Benchmarks for Out-of-Distribution Generalization in Time Series
View the Project on GitHub jc-audet/WOODS
View the Documentation on RtD woods.readthedocs.io
Motivation: In clinical settings, we train a model on the data gathered from a limited number of patients and hope this model will generalize to new patients in the future. However, this generalization between observed patients in the training dataset and new patients is not guaranteed. Distribution shifts caused by shifts in patient demographics (e.g., age, gender, and ethnicity) can cause the model to fail. We study age demographic shift with the SEDFx dataset.
Problem: We consider the sleep classification task from EEG measurements. The dataset has four source domains, where each domain contains data from participants of a certain age group. The goal is to generalize to an unseen age demographic.

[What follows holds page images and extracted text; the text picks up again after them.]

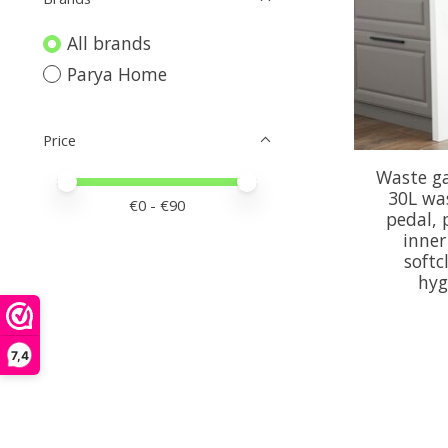
All brands
Parya Home
Price
Waste ga
Price minimum value
Price maximum value
30L wa
€
0
- €
90
pedal, 
inner
softc
hyg
7,4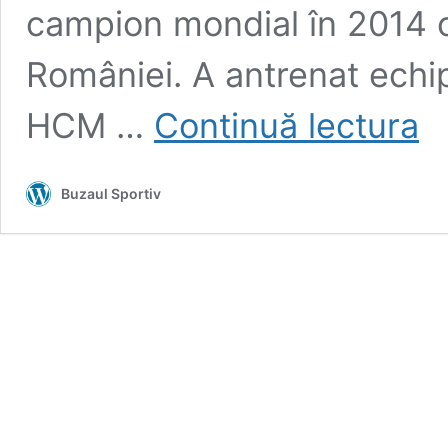
campion mondial în 2014 c
României. A antrenat ech
HAN
HCM …
Continuă lectura
I
Cui
pre
Buzaul Sportiv
ștaf
Ovid
Mihă
dup
doi
ani
pe
ban
tehn
a
SC
Glor
Buz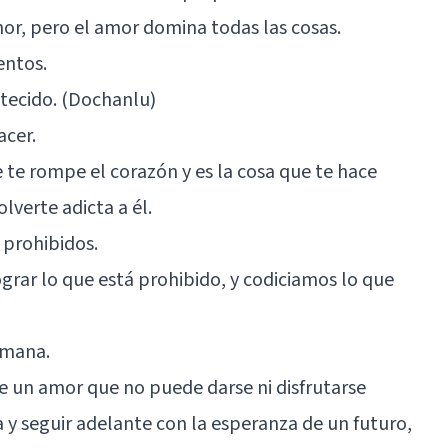
mor, pero el amor domina todas las cosas.
entos.
tecido. (Dochanlu)
acer.
 te rompe el corazón y es la cosa que te hace
olverte adicta a él.
 prohibidos.
grar lo que está prohibido, y codiciamos lo que
umana.
e un amor que no puede darse ni disfrutarse
y seguir adelante con la esperanza de un futuro,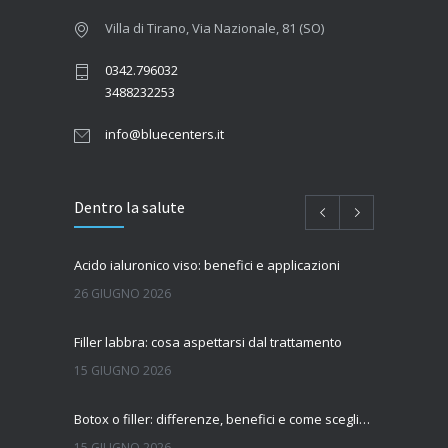
Villa di Tirano, Via Nazionale, 81 (SO)
0342.796032
3488232253
info@bluecenters.it
Dentro la salute
Acido ialuronico viso: benefici e applicazioni
26 GIUGNO 2026
Filler labbra: cosa aspettarsi dal trattamento
15 GIUGNO 2026
Botox o filler: differenze, benefici e come scegliere il trattamento più adatto
15 GIUGNO 2026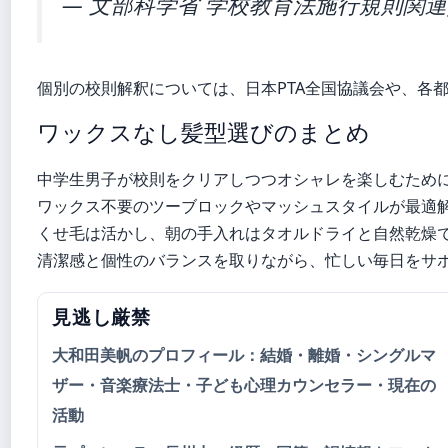
— 文部科学省 学校教育法施行規則関
個別の校則解釈については、日本PTA全国協議会や、各
ワックスなし髪型選びのまとめ
中学生男子が校則をクリアしつつオシャレを楽しむため
ワックス不要のツーブロックやマッシュスタイルが最適
くせ毛は活かし、朝の手入れはタオルドライと自然乾燥
清潔感と個性のバランスを取りながら、忙しい毎日をサ
見逃し厳禁
大和田美帆のプロフィール：結婚・離婚・シングルマ
ザー・音楽療法士・子ども心理カウンセラー・現在の
活動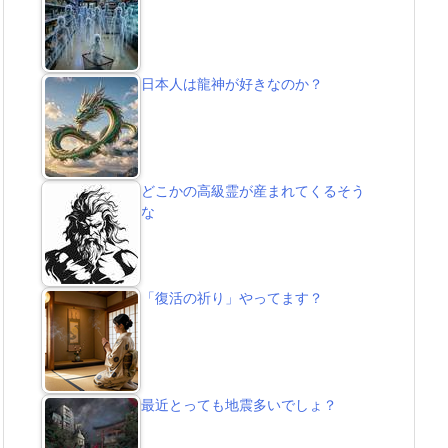
日本人は龍神が好きなのか？
どこかの高級霊が産まれてくるそう
な
「復活の祈り」やってます？
最近とっても地震多いでしょ？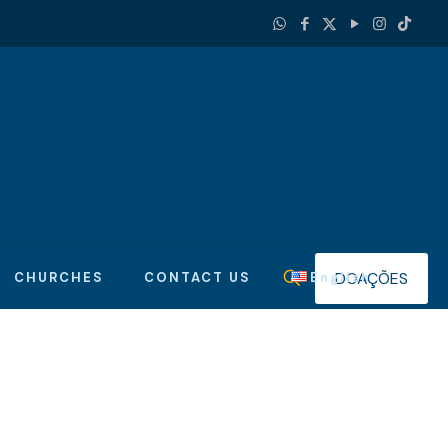
DOAÇÕES
CHURCHES
CONTACT US
English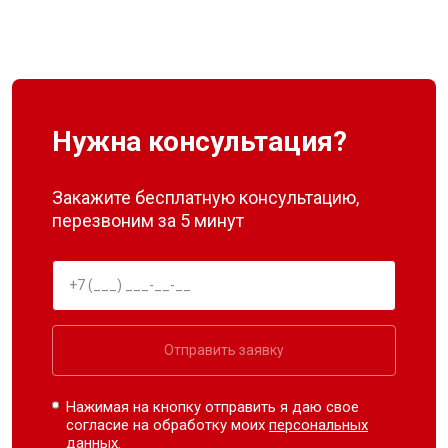
Нужна консультация?
Закажите бесплатную консультацию,
перезвоним за 5 минут
Отправить заявку
Нажимая на кнопку отправить я даю свое
согласие на обработку моих
персональных
данных.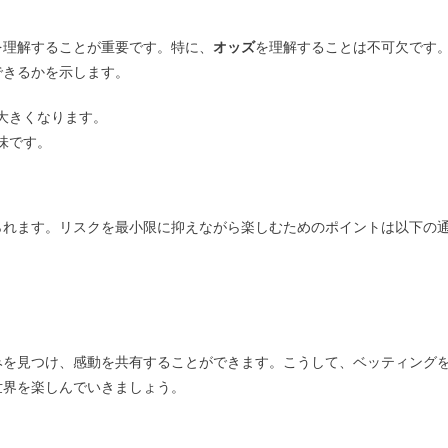
を理解することが重要です。特に、
オッズ
を理解することは不可欠です
できるかを示します。
大きくなります。
味です。
られます。リスクを最小限に抑えながら楽しむためのポイントは以下の
みを見つけ、感動を共有することができます。こうして、ベッティング
世界を楽しんでいきましょう。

python -m woods.scripts.download_datasets SEDFx --data_path /path/to/data
python -m woods.scripts.fetch_and_preprocess SEDFx --data_path /path/to/data
[1] Kemp, Bob, et al. “Analysis of a sleep-dependent neuronal feedback loop: the slow-wave microcontinuity of the EEG.” IEEE Transactions on Biomedical Engineering 47.9 (2000): 1185-1194.
[2] Goldberger, Ary L., et al. “PhysioBank, PhysioToolkit, and PhysioNet: components of a new research resource for complex physiologic signals.” circulation 101.23 (2000): e215-e220.
This dataset is licensed under the Open Data Commons Attribution license v1.0.